(Beginning of INFORMATION SUPPLIED)

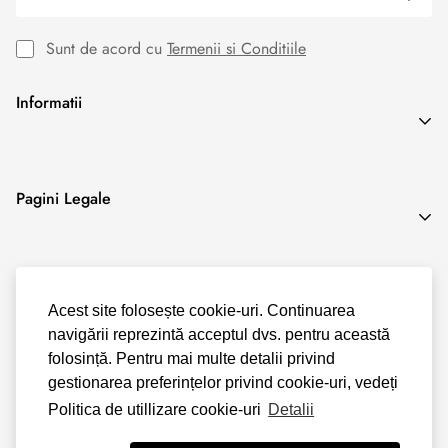
prevede o anumită perioadă exactă de executare.
Sunt de acord cu
Termenii si Conditiile
Informatii
Search
Pagini Legale
Blog
Termeni & Conditii
ANPC
Acest site folosește cookie-uri. Continuarea
Politica de Confidentialitate
navigării reprezintă acceptul dvs. pentru această
Politica Cookies
folosință. Pentru mai multe detalii privind
Politica Livrare & Retur
gestionarea preferințelor privind cookie-uri, vedeți
Politica de utillizare cookie-uri
Detalii
Politica Plata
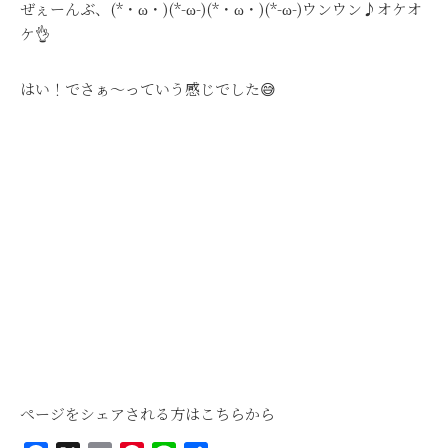
ぜぇーんぶ、(*・ω・)(*-ω-)(*・ω・)(*-ω-)ウンウン♪オケオ
ケ👌
はい！でさぁ～っていう感じでした😅
ページをシェアされる方はこちらから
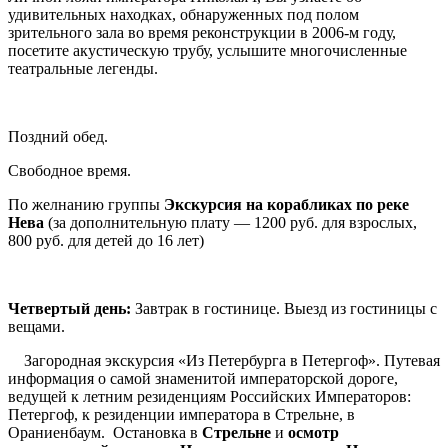
удивительных находках, обнаруженных под полом
зрительного зала во время реконструкции в 2006-м году,
посетите акустическую трубу, услышите многочисленные
театральные легенды.
Поздний обед.
Свободное время.
По желнанию группы
Экскурсия на корабликах по реке
Нева
(за дополнительную плату — 1200 руб. для взрослых,
800 руб. для детей до 16 лет)
Четвертый день
:
Завтрак в гостинице. Выезд из гостиницы с
вещами.
Загородная экскурсия «Из Петербурга в Петергоф». Путевая
информация о самой знаменитой императорской дороге,
ведущей к летним резиденциям Российских Императоров:
Петергоф, к резиденции императора в Стрельне, в
Ораниенбаум. Остановка в
Стрельне
и
осмотр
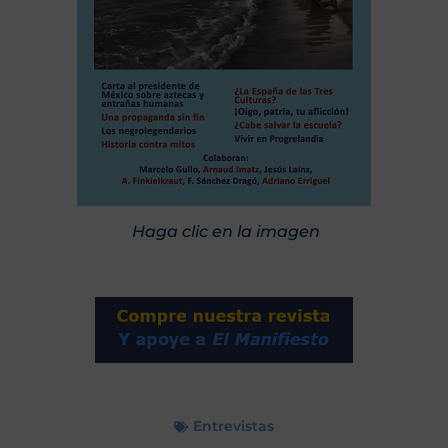
Haga clic en la imagen
Entrevistas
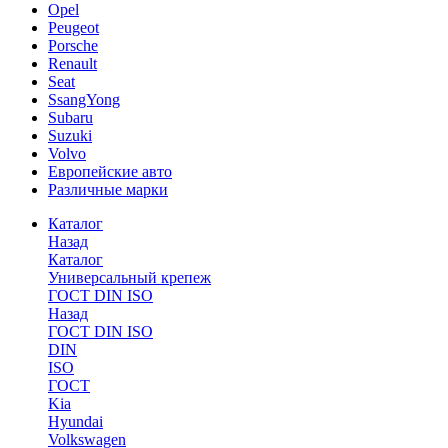
Opel
Peugeot
Porsche
Renault
Seat
SsangYong
Subaru
Suzuki
Volvo
Европейские авто
Различные марки
Каталог
Назад
Каталог
Универсальный крепеж
ГОСТ DIN ISO
Назад
ГОСТ DIN ISO
DIN
ISO
ГОСТ
Kia
Hyundai
Volkswagen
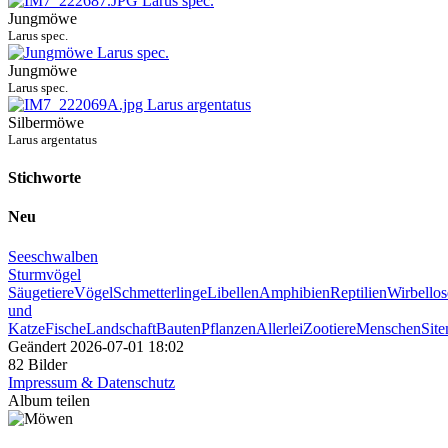
Jungmöwe
Larus spec.
Jungmöwe
Larus spec.
Silbermöwe
Larus argentatus
Stichworte
Neu
Seeschwalben
Sturmvögel
Säugetiere
Vögel
Schmetterlinge
Libellen
Amphibien
Reptilien
Wirbellos
und
Katze
Fische
Landschaft
Bauten
Pflanzen
Allerlei
Zootiere
Menschen
Sit
Geändert
2026-07-01 18:02
82 Bilder
Impressum & Datenschutz
Album teilen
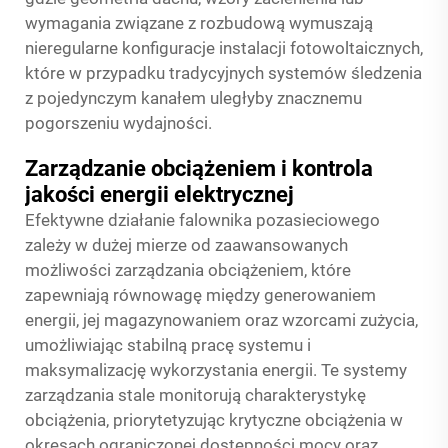
wymagania związane z rozbudową wymuszają
nieregularne konfiguracje instalacji fotowoltaicznych,
które w przypadku tradycyjnych systemów śledzenia
z pojedynczym kanałem uległyby znacznemu
pogorszeniu wydajności.
Zarządzanie obciążeniem i kontrola
jakości energii elektrycznej
Efektywne działanie falownika pozasieciowego
zależy w dużej mierze od zaawansowanych
możliwości zarządzania obciążeniem, które
zapewniają równowagę między generowaniem
energii, jej magazynowaniem oraz wzorcami zużycia,
umożliwiając stabilną pracę systemu i
maksymalizację wykorzystania energii. Te systemy
zarządzania stale monitorują charakterystykę
obciążenia, priorytetyzując krytyczne obciążenia w
okresach ograniczonej dostępności mocy oraz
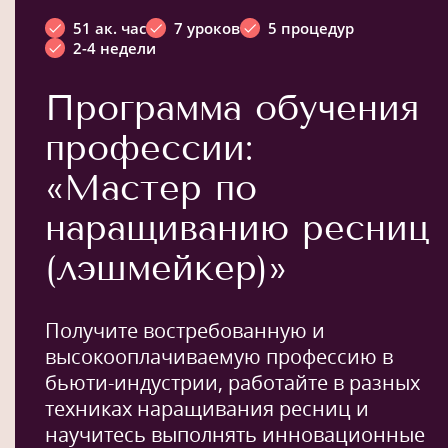
51 ак. час
7 уроков
5 процедур
2-4 недели
Программа обучения
профессии:
«Мастер по
наращиванию ресниц
(лэшмейкер)»
Получите востребованную и
высокооплачиваемую профессию в
бьюти-индустрии, работайте в разных
техниках наращивания ресниц и
научитесь выполнять инновационные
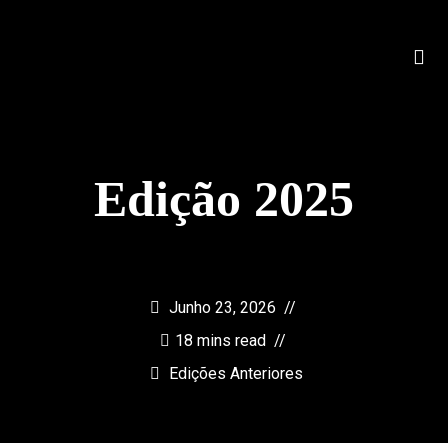
Edição 2025
Junho 23, 2026
18 mins read
Edições Anteriores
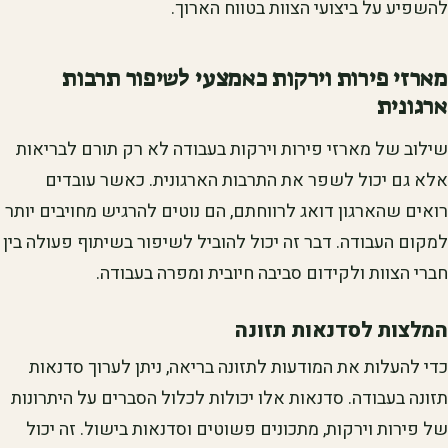
להשפיע על ביצועי הצוות בטווח הארוך.
מארזי פירות וירקות כאמצעי לשיפור תרבות
ארגונית
שילוב של מארזי פירות וירקות בעבודה לא רק תורם לבריאות
אלא גם יכול לשפר את התרבות הארגונית. כאשר עובדים
רואים שהארגון דואג לרווחתם, הם נוטים להרגיש מחויבים יותר
למקום העבודה. דבר זה יכול להוביל לשיפור בשיתוף פעולה בין
חברי הצוות ולקידום סביבה חיובית ומפרה בעבודה.
המלצות לסדנאות תזונה
כדי להעלות את המודעות לתזונה בריאה, ניתן לערוך סדנאות
תזונה בעבודה. סדנאות אלו יכולות לכלול הסברים על היתרונות
של פירות וירקות, מתכונים פשוטים וסדנאות בישול. זה יכול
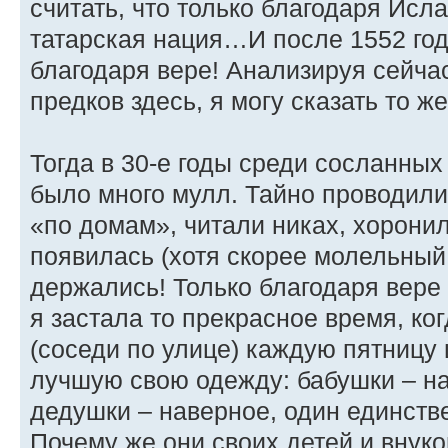
считать, что только благодаря Ис
татарская нация…И после 1552 год
благодаря вере! Анализируя сейча
предков здесь, я могу сказать то ж
Тогда в 30-е годы среди сосланных
было много мулл. Тайно проводил
«по домам», читали никах, хорон
появилась (хотя скорее молельны
держались! Только благодаря вер
я застала то прекрасное время, ко
(соседи по улице) каждую пятницу 
лучшую свою одежду: бабушки – на
дедушки – наверное, один единст
Почему же они своих детей и внук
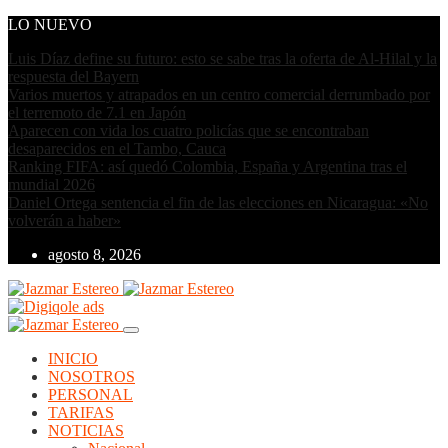
LO NUEVO
Luis Díaz define su futuro: esto se sabe tras la oferta de Al-Hilal y la
respuesta del Bayern
Varios muertos y atrapados en un centro comercial derrumbado por
el terremoto de 7.1 en Japón
Aparecen con vida los cuatro policías que se encontraban
desaparecidos en el Tambo, Cauca
Ranking FIFA: así quedó Colombia, España y Argentina tras el
mundial 2026
Daniel Ortega sentencia el fin de las elecciones en Nicaragua: «No
volverán a haber»
agosto 8, 2026
INICIO
NOSOTROS
PERSONAL
TARIFAS
NOTICIAS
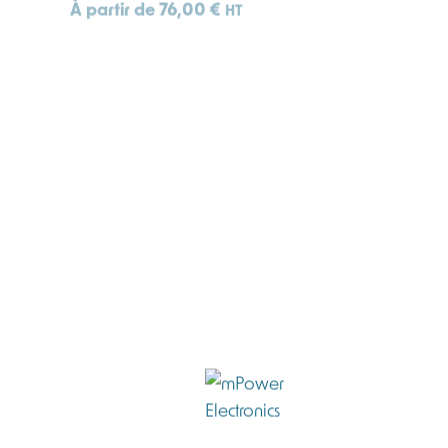
À partir de
76,00
€
HT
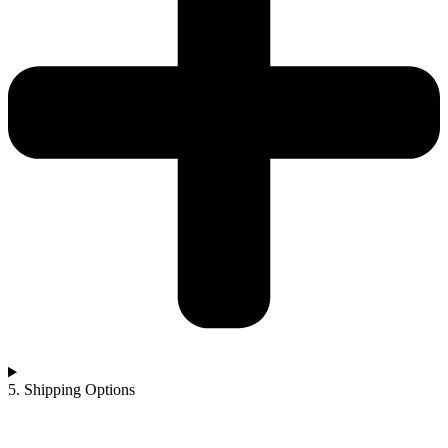
5. Shipping Options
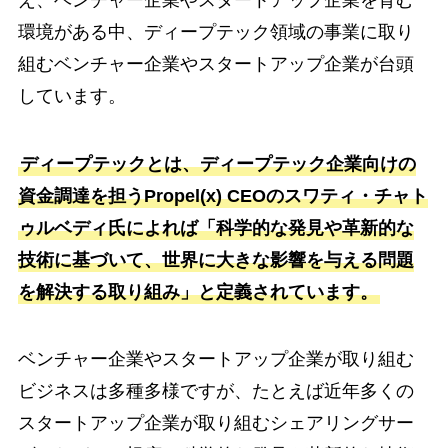
環境がある中、ディープテック領域の事業に取り
組むベンチャー企業やスタートアップ企業が台頭
しています。
ディープテックとは、ディープテック企業向けの
資金調達を担うPropel(x) CEOのスワティ・チャト
ゥルベディ氏によれば「科学的な発見や革新的な
技術に基づいて、世界に大きな影響を与える問題
を解決する取り組み」と定義されています。
ベンチャー企業やスタートアップ企業が取り組む
ビジネスは多種多様ですが、たとえば近年多くの
スタートアップ企業が取り組むシェアリングサー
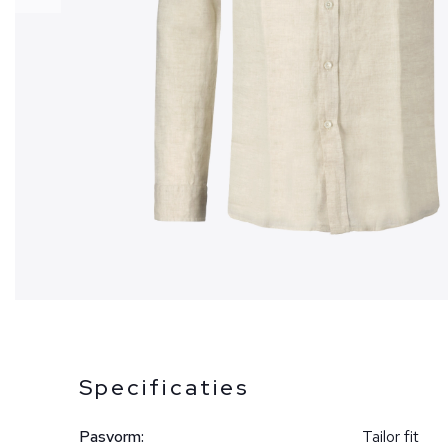
Specificaties
Pasvorm:
Tailor fit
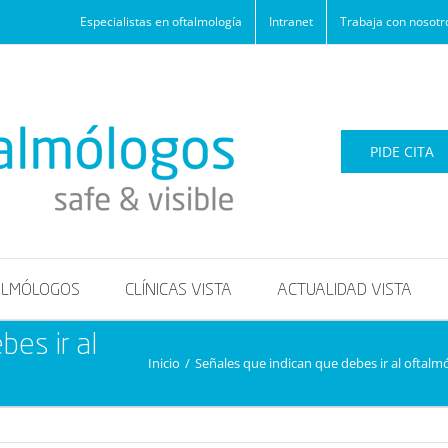
Especialistas en oftalmología
Intranet
Trabaja con nosotr
PIDE CITA
ALMÓLOGOS
CLÍNICAS VISTA
ACTUALIDAD VISTA
bes ir al
Inicio
/
Señales que indican que debes ir al oftalm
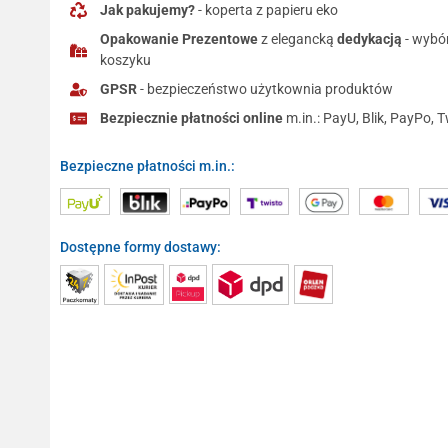
Jak pakujemy?
- koperta z papieru eko
Opakowanie Prezentowe
z elegancką
dedykacją
- wybó
koszyku
GPSR
- bezpieczeństwo użytkownia produktów
Bezpiecznie płatności online
m.in.: PayU, Blik, PayPo, T
Bezpieczne płatności m.in.:
Dostępne formy dostawy:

(End of INFORMATION SUPPLIED)

Among the lines above, some may hold the string "które". State how many, giving the number alone.

THE ANSWER:
2